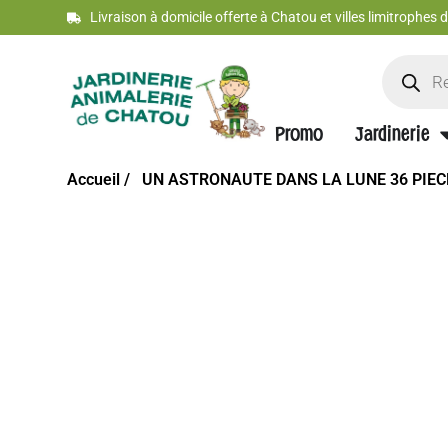
Livraison à domicile offerte à Chatou et villes limitrophes
Promo
Jardinerie
Accueil /
UN ASTRONAUTE DANS LA LUNE 36 PIEC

----

> ABOUT THIS TASK
Omit the pictures. Repeat the rest of the data exactly.

> ANSWER TO THE PROBLEM
Livraison à domicile offerte à Chatou et villes limitrophes
Promo
Jardinerie
Accueil /
UN ASTRONAUTE DANS LA LUNE 36 PIEC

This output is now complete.